— WHAT YOU ARE ASKED TO DO —
Within the listing below, count the lines that have the string "para". Answer with that number only.

— RECORD SET —
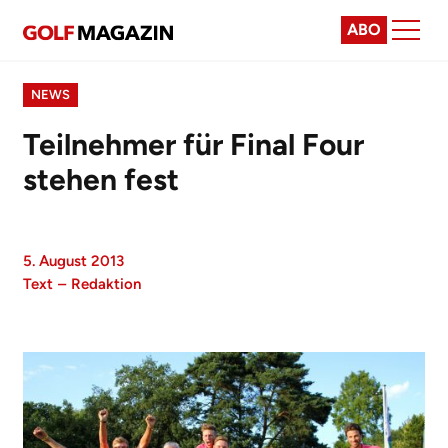
ABO
NEWS
Teilnehmer für Final Four
stehen fest
5. August 2013
Text
–
Redaktion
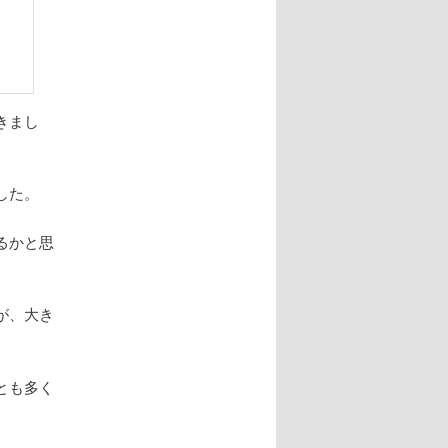
きまし
した。
るかと思
が、大き
とも多く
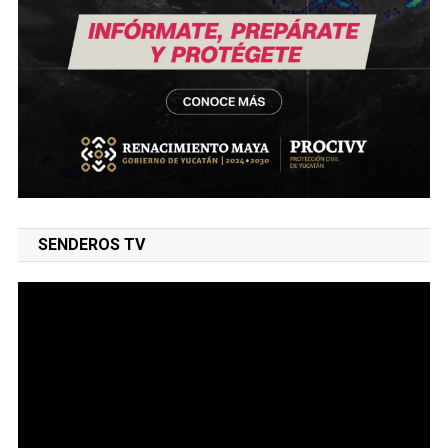
SENDEROS TV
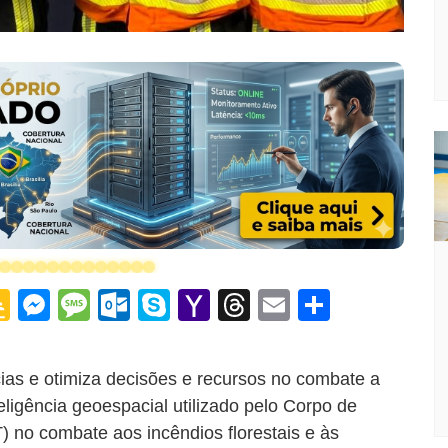
G
M
M
O
S
Y
T
E
S
o
e
e
ut
k
a
hr
m
h
o
s
s
lo
y
h
e
ai
ar
ias e otimiza decisões e recursos no combate a
gl
s
s
o
p
o
a
l
e
eligência geoespacial utilizado pelo Corpo de
e
e
a
k.
e
o
d
 no combate aos incêndios florestais e às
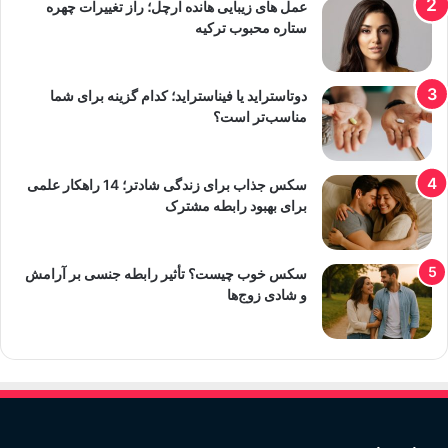
عمل های زیبایی هانده ارچل؛ راز تغییرات چهره
ستاره محبوب ترکیه
دوتاستراید یا فیناستراید؛ کدام گزینه برای شما
مناسب‌تر است؟
سکس جذاب برای زندگی شادتر؛ 14 راهکار علمی
برای بهبود رابطه مشترک
سکس خوب چیست؟ تأثیر رابطه جنسی بر آرامش
و شادی زوج‌ها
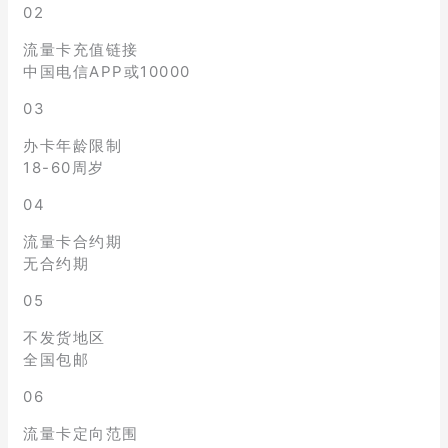
02
流量卡充值链接
中国电信APP或10000
03
办卡年龄限制
18-60周岁
04
流量卡合约期
无合约期
05
不发货地区
全国包邮
06
流量卡定向范围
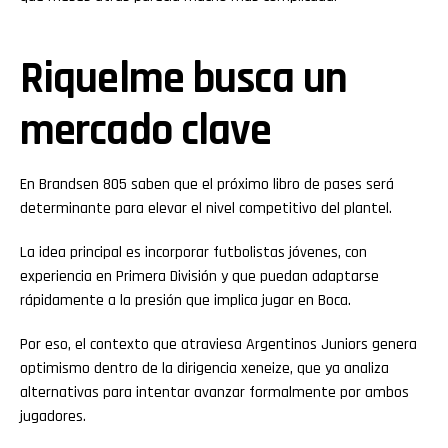
Riquelme busca un
mercado clave
En Brandsen 805 saben que el próximo libro de pases será
determinante para elevar el nivel competitivo del plantel.
La idea principal es incorporar futbolistas jóvenes, con
experiencia en Primera División y que puedan adaptarse
rápidamente a la presión que implica jugar en Boca.
Por eso, el contexto que atraviesa Argentinos Juniors genera
optimismo dentro de la dirigencia xeneize, que ya analiza
alternativas para intentar avanzar formalmente por ambos
jugadores.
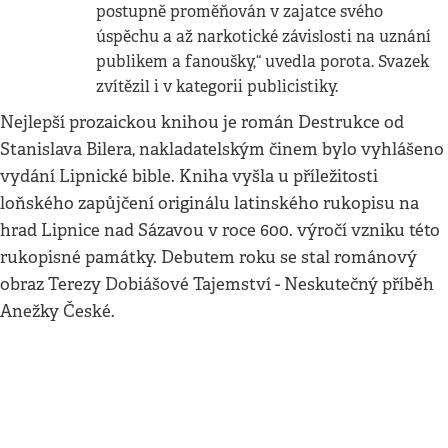
postupně proměňován v zajatce svého
úspěchu a až narkotické závislosti na uznání
publikem a fanoušky,“ uvedla porota. Svazek
zvítězil i v kategorii publicistiky.
Nejlepší prozaickou knihou je román Destrukce od
Stanislava Bilera, nakladatelským činem bylo vyhlášeno
vydání Lipnické bible. Kniha vyšla u příležitosti
loňského zapůjčení originálu latinského rukopisu na
hrad Lipnice nad Sázavou v roce 600. výročí vzniku této
rukopisné památky. Debutem roku se stal románový
obraz Terezy Dobiášové Tajemství - Neskutečný příběh
Anežky České.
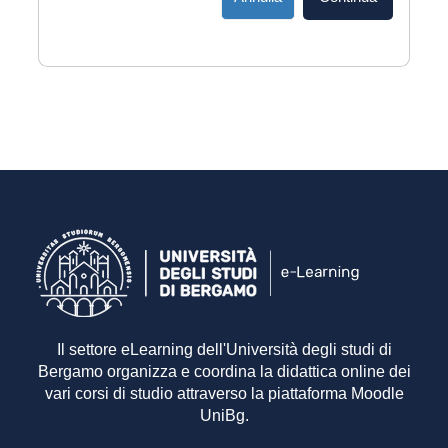
Il settore eLearning dell'Università degli studi di
Bergamo organizza e coordina la didattica online dei
vari corsi di studio attraverso la piattaforma Moodle
UniBg.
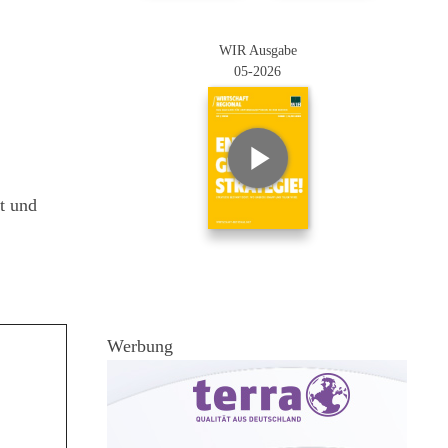
WIR Ausgabe
05-2026
t und
Werbung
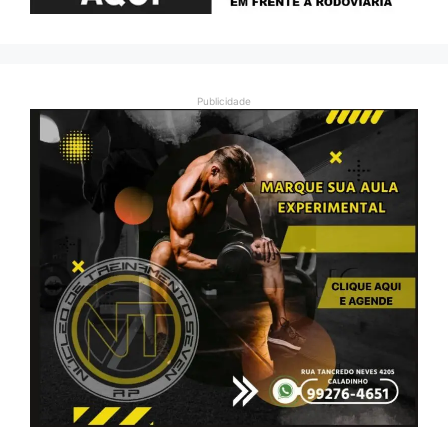
Publicidade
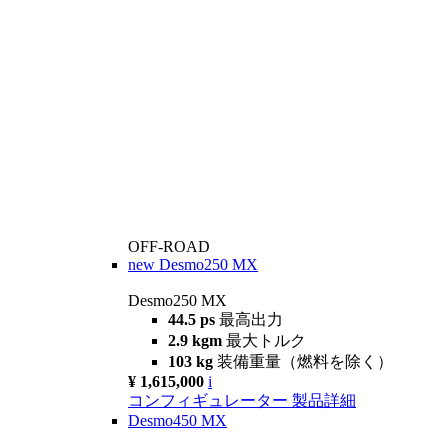
OFF-ROAD
new
Desmo250 MX
Desmo250 MX
44.5 ps
最高出力
2.9 kgm
最大トルク
103 kg
装備重量（燃料を除く）
¥ 1,615,000
i
コンフィギュレーター
製品詳細
Desmo450 MX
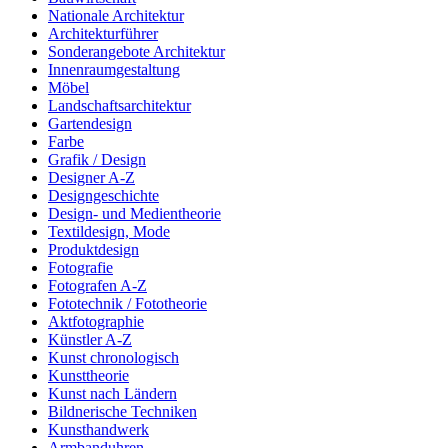
Nationale Architektur
Architekturführer
Sonderangebote Architektur
Innenraumgestaltung
Möbel
Landschaftsarchitektur
Gartendesign
Farbe
Grafik / Design
Designer A-Z
Designgeschichte
Design- und Medientheorie
Textildesign, Mode
Produktdesign
Fotografie
Fotografen A-Z
Fototechnik / Fototheorie
Aktfotographie
Künstler A-Z
Kunst chronologisch
Kunsttheorie
Kunst nach Ländern
Bildnerische Techniken
Kunsthandwerk
Armbanduhren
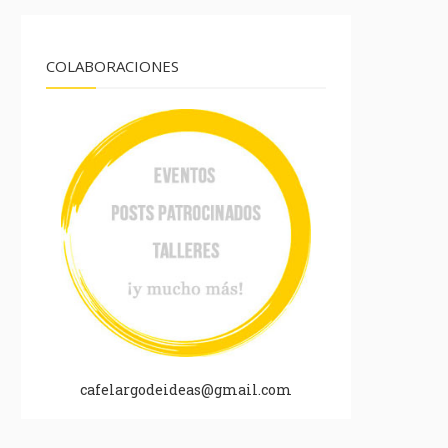
COLABORACIONES
cafelargodeideas@gmail.com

— ANSWER BOX —
2